Le glossaire de RGPDKit : 35 termes expliqués

Ce glossaire réunit les termes que l'on rencontre en mettant une TPE en conformité RGPD : registre, base légale, consentement, sous-traitant, violation de données. Chaque définition est écrite pour un dirigeant, un artisan ou un indépendant qui n'a pas de juriste sous la main, avec un exemple concret quand il aide à comprendre. Les termes renvoient vers les articles et les outils du site qui les mettent en pratique.

Analyse d'impact (AIPD)
Étude préalable que le responsable de traitement mène lorsqu'un traitement présente un risque élevé pour les personnes : surveillance systématique, données sensibles à grande échelle, profilage. Elle décrit le traitement, évalue sa nécessité, identifie les risques et les mesures pour les réduire. Une TPE à l'activité courante n'a généralement pas à en réaliser ; elle devient pertinente dès que l'on croise des données de santé, de la géolocalisation ou de la vidéosurveillance étendue. En cas de doute, l'analyse se justifie plus qu'elle ne coûte.

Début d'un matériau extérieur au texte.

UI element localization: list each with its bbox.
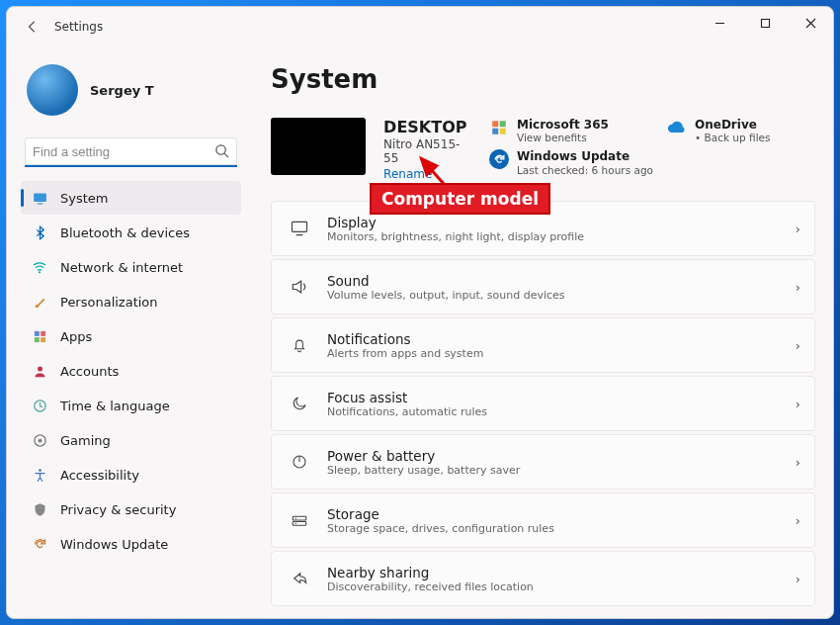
chevron-right-icon: › [796,513,800,528]
minimize-button[interactable] [697,7,742,39]
sidebar-item-network[interactable]: Network & internet [21,250,241,284]
svg-rect-19 [500,121,506,127]
sidebar-item-label: Windows Update [60,537,168,552]
window-controls [697,7,833,39]
sidebar-item-gaming[interactable]: Gaming [21,423,241,457]
svg-point-17 [39,469,42,472]
account-block[interactable]: Sergey T [21,46,241,137]
sidebar-item-bluetooth[interactable]: Bluetooth & devices [21,216,241,249]
brush-icon [31,293,48,311]
chevron-right-icon: › [796,280,800,295]
svg-rect-12 [41,337,45,342]
setting-power[interactable]: Power & batterySleep, battery usage, bat… [271,434,815,490]
chevron-right-icon: › [796,455,800,470]
update-icon [31,535,48,553]
update-circle-icon [489,149,509,169]
shield-icon [31,500,48,518]
svg-line-5 [224,153,228,157]
sidebar-item-label: System [60,191,108,206]
titlebar: Settings [7,7,833,46]
desktop-preview [271,118,366,175]
svg-rect-21 [500,129,506,134]
clock-globe-icon [31,397,48,414]
search-icon [214,143,229,161]
gaming-icon [31,431,48,449]
svg-rect-1 [761,19,769,27]
close-icon [805,18,816,29]
svg-rect-6 [34,193,46,202]
svg-line-30 [421,158,445,185]
close-button[interactable] [788,7,833,39]
setting-notifications[interactable]: NotificationsAlerts from apps and system… [271,317,815,373]
svg-rect-10 [41,330,45,335]
sidebar: Sergey T System [7,46,249,618]
display-icon [286,219,313,238]
card-title: Notifications [327,331,483,347]
device-name: DESKTOP [383,118,471,136]
tile-sub: View benefits [517,132,609,143]
tile-title: OneDrive [695,118,770,132]
svg-point-4 [216,145,225,154]
person-icon [31,362,48,380]
setting-nearby[interactable]: Nearby sharingDiscoverability, received … [271,551,815,606]
sidebar-item-label: Privacy & security [60,502,176,517]
sidebar-item-apps[interactable]: Apps [21,319,241,353]
maximize-icon [760,18,771,29]
back-button[interactable] [19,13,46,41]
sidebar-nav: System Bluetooth & devices Network & int… [21,181,241,561]
sidebar-item-label: Network & internet [60,260,183,275]
card-title: Sound [327,273,565,289]
bell-icon [286,336,313,354]
svg-rect-22 [293,222,307,231]
setting-storage[interactable]: StorageStorage space, drives, configurat… [271,492,815,548]
svg-rect-20 [492,129,498,134]
chevron-right-icon: › [796,397,800,411]
wifi-icon [31,258,48,276]
card-title: Power & battery [327,448,520,464]
setting-focus[interactable]: Focus assistNotifications, automatic rul… [271,376,815,431]
sidebar-item-label: Gaming [60,433,111,448]
power-icon [286,453,313,471]
avatar [27,64,78,116]
main-content: System DESKTOP Nitro AN515-55 Rename Mic… [249,46,833,618]
svg-rect-7 [37,203,42,204]
tile-windows-update[interactable]: Windows Update Last checked: 6 hours ago [489,149,815,175]
card-sub: Discoverability, received files location [327,580,534,593]
card-title: Storage [327,506,554,522]
top-right-tiles: Microsoft 365 View benefits OneDrive • B… [489,118,815,176]
tile-title: Microsoft 365 [517,118,609,132]
svg-point-13 [38,366,42,371]
system-icon [31,189,48,207]
accessibility-icon [31,466,48,484]
svg-point-16 [38,438,42,442]
settings-list: DisplayMonitors, brightness, night light… [271,201,815,606]
sidebar-item-accessibility[interactable]: Accessibility [21,458,241,491]
sidebar-item-personalization[interactable]: Personalization [21,285,241,318]
sidebar-item-label: Apps [60,329,92,344]
bluetooth-icon [31,223,48,241]
chevron-right-icon: › [796,338,800,353]
tile-sub: • Back up files [695,132,770,143]
sidebar-item-label: Bluetooth & devices [60,225,190,240]
setting-sound[interactable]: SoundVolume levels, output, input, sound… [271,259,815,314]
sidebar-item-system[interactable]: System [21,181,241,215]
sidebar-item-label: Time & language [60,399,170,413]
moon-icon [286,395,313,412]
tile-m365[interactable]: Microsoft 365 View benefits [489,118,657,143]
tile-onedrive[interactable]: OneDrive • Back up files [667,118,815,143]
callout-label: Computer model [370,183,550,215]
sidebar-item-label: Accounts [60,364,119,379]
search-input[interactable] [25,137,237,167]
svg-point-29 [295,523,296,524]
tile-title: Windows Update [517,149,653,163]
sidebar-item-windows-update[interactable]: Windows Update [21,527,241,561]
card-sub: Alerts from apps and system [327,347,483,360]
page-heading: System [271,64,815,94]
device-header: DESKTOP Nitro AN515-55 Rename Microsoft … [271,118,815,181]
sidebar-item-privacy[interactable]: Privacy & security [21,492,241,526]
sidebar-item-accounts[interactable]: Accounts [21,354,241,388]
svg-rect-27 [293,522,306,526]
sidebar-item-time[interactable]: Time & language [21,389,241,422]
svg-rect-9 [34,330,39,335]
maximize-button[interactable] [742,7,788,39]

Voir aussi : RGPD pour les TPE : par où commencer.

Anonymisation
Transformation irréversible qui rend impossible l'identification d'une personne, directement ou par recoupement. Une donnée anonymisée sort du champ du RGPD, ce qui explique l'intérêt de la technique pour les statistiques ou les études. La difficulté tient au mot irréversible : supprimer le nom en gardant l'adresse, la date de naissance et la profession ne suffit pas, car le recoupement reste possible. À distinguer de la pseudonymisation, qui conserve une clé de correspondance et laisse les données dans le champ du règlement.
Autorité de contrôle
Organisme public chargé, dans chaque pays de l'Union européenne, de veiller à l'application du règlement, d'informer les personnes et les entreprises, de recevoir les plaintes et de mener des contrôles. C'est auprès d'elle que l'on notifie une violation de données lorsque le risque le justifie, et vers elle que se tournent les personnes qui estiment leurs droits ignorés. Son site publie des guides et des modèles utiles à une petite structure. Elle peut prononcer des rappels à l'ordre, des mises en demeure et des sanctions.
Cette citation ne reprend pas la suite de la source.